School districts go hat in hand Fund-raisers: Foundations set up to handle private gifts are going in search of large donations from business and other sources to provide what regular budgets can't.

The Education Beat

November 30, 1997|By Mike Bowler | Mike Bowler,SUN STAFF

ADD ONE MORE major player to the list of colleges and private schools, cultural agencies and charities engaged in big-time fund raising: public school districts.

Montgomery County launched a capital campaign last week to raise money for the Montgomery County Public Schools Educational Foundation. County officials and corporate bigwigs mixed with educators at a swank reception Monday in Chevy Chase. No dollar amount was given as a campaign goal, but a spokesman predicted millions would be raised.

"We have the opportunity to really make a long-lasting and quality difference in the lives of young people by bringing the business community closer to schools," said Andre Fogarasi, an accounting firm executive and chairman of the foundation.

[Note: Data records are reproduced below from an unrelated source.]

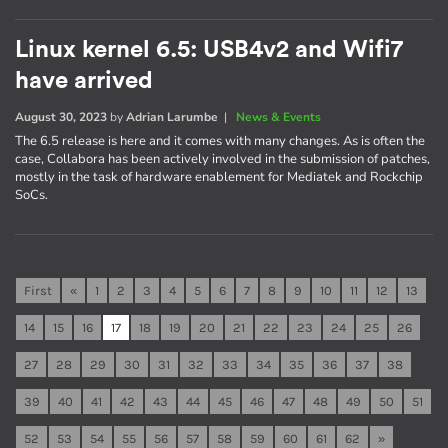
Linux kernel 6.5: USB4v2 and Wifi7
have arrived
August 30, 2023
by
Adrian Larumbe
|
News & Events
The 6.5 release is here and it comes with many changes. As is often the
case, Collabora has been actively involved in the submission of patches,
mostly in the task of hardware enablement for Mediatek and Rockchip
SoCs.
First
«
1
2
3
4
5
6
7
8
9
10
11
12
13
14
15
16
17
18
19
20
21
22
23
24
25
26
27
28
29
30
31
32
33
34
35
36
37
38
39
40
41
42
43
44
45
46
47
48
49
50
51
52
53
54
55
56
57
58
59
60
61
62
»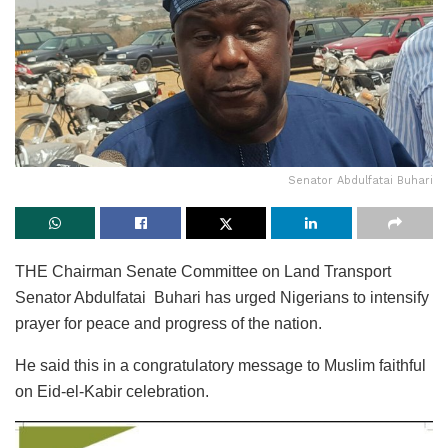
Senator Abdulfatai Buhari
THE Chairman Senate Committee on Land Transport
Senator Abdulfatai Buhari has urged Nigerians to intensify
prayer for peace and progress of the nation.
He said this in a congratulatory message to Muslim faithful
on Eid-el-Kabir celebration.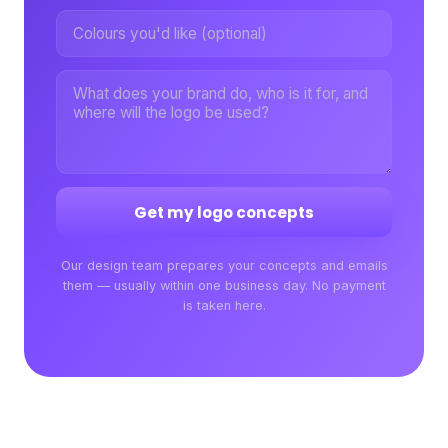
Get my logo concepts
Our design team prepares your concepts and emails
them — usually within one business day. No payment
is taken here.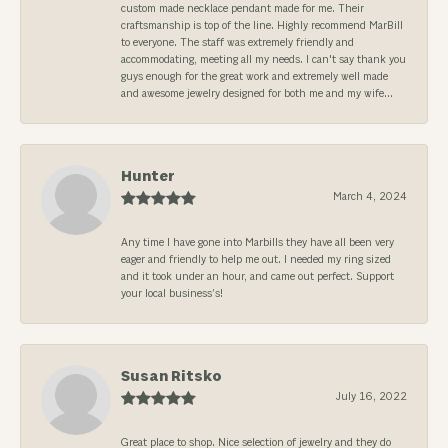
custom made necklace pendant made for me. Their
craftsmanship is top of the line. Highly recommend MarBill
to everyone. The staff was extremely friendly and
accommodating, meeting all my needs. I can't say thank you
guys enough for the great work and extremely well made
and awesome jewelry designed for both me and my wife...
Hunter
March 4, 2024
Any time I have gone into Marbills they have all been very
eager and friendly to help me out. I needed my ring sized
and it took under an hour, and came out perfect. Support
your local business’s!
Susan Ritsko
July 16, 2022
Great place to shop. Nice selection of jewelry and they do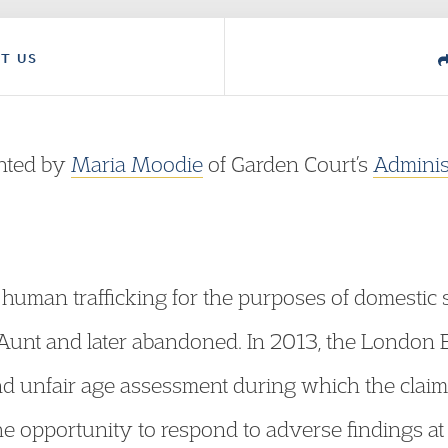
T US
ented by
Maria Moodie
of Garden Court’s
Adminis
of human trafficking for the purposes of domesti
 Aunt and later abandoned. In 2013, the Londo
d unfair age assessment during which the claim
he opportunity to respond to adverse findings at 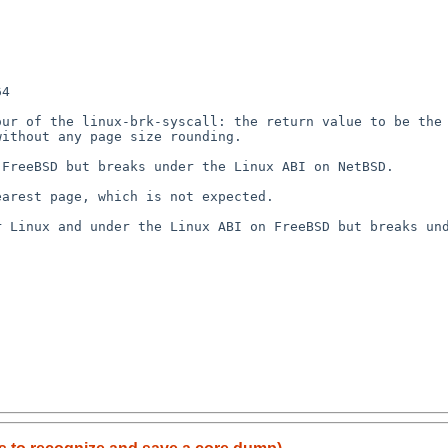
4

ur of the linux-brk-syscall: the return value to be the 
ithout any page size rounding.

FreeBSD but breaks under the Linux ABI on NetBSD.

arest page, which is not expected.

 Linux and under the Linux ABI on FreeBSD but breaks und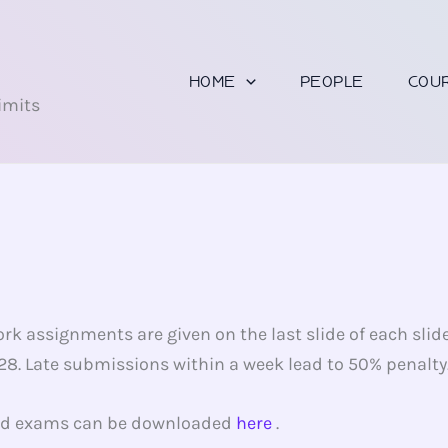
U
HOME
PEOPLE
COU
imits
rk assignments are given on the last slide of each slid
. Late submissions within a week lead to 50% penalty. 
and exams can be downloaded
here
.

Montgomery isn't the first Maryland district to hit the fund-raising trail. Anne Arundel and Baltimore counties also have foundations. Typically, their tax-exempt accounts are carefully separated from the districts' operating budgets, and proceeds are used for "enrichment."

In Montgomery's case, that means advanced-study programs in high school, mentors for struggling students, after-school math and computer study, and other efforts not usually in the mainstream of the district's budget.

Baltimore County's foundation recently gave Cedarmere Elementary School $10,000 for an after-school tutorial program.

"We're trying to develop strategies for raising money," said Sharon Norman, school district manager of business and community relations, who wears another hat as executive director of the Baltimore County Public Schools Education Foundation.

Until now, school district foundations have engaged in little major fund raising. They've functioned as bank accounts for people who give money and equipment to schools -- or who include public schools in their wills.

Then there's Maryland's use of the quirky law of "escheat," which holds that if people die without wills or heirs, their estates revert to the school system in the district where they lived.

Now, however, the districts will be more aggressive in their fund raising, approaching wealthy people, businesses and foundations with hat in hand but without apology. "Foundation revenue can make that little bit of difference in quality," said Norman, who called her foundation "the best-kept secret in Baltimore County."

If it becomes a trend, such fund raising might reduce some of the pressures on PTAs at just the time they're trying to de-emphasize the need to plead. That, in turn, would be a relief to thousands of parents who feel compelled to buy cookies, candy bars and Christmas wrapping to support PTA budgets.

"We're not a fund-raising organization," said Linda J. Olszewski, president of the Baltimore County PTA Council. "We wouldn't have been around for more than 100 years if that were our sole purpose."

Olszewski said the PTA wants to "raise voices and not budgets" by becoming a major player in discourse on education policy -- putting in its 2 cents' worth about reading instruction in Maryland, for example.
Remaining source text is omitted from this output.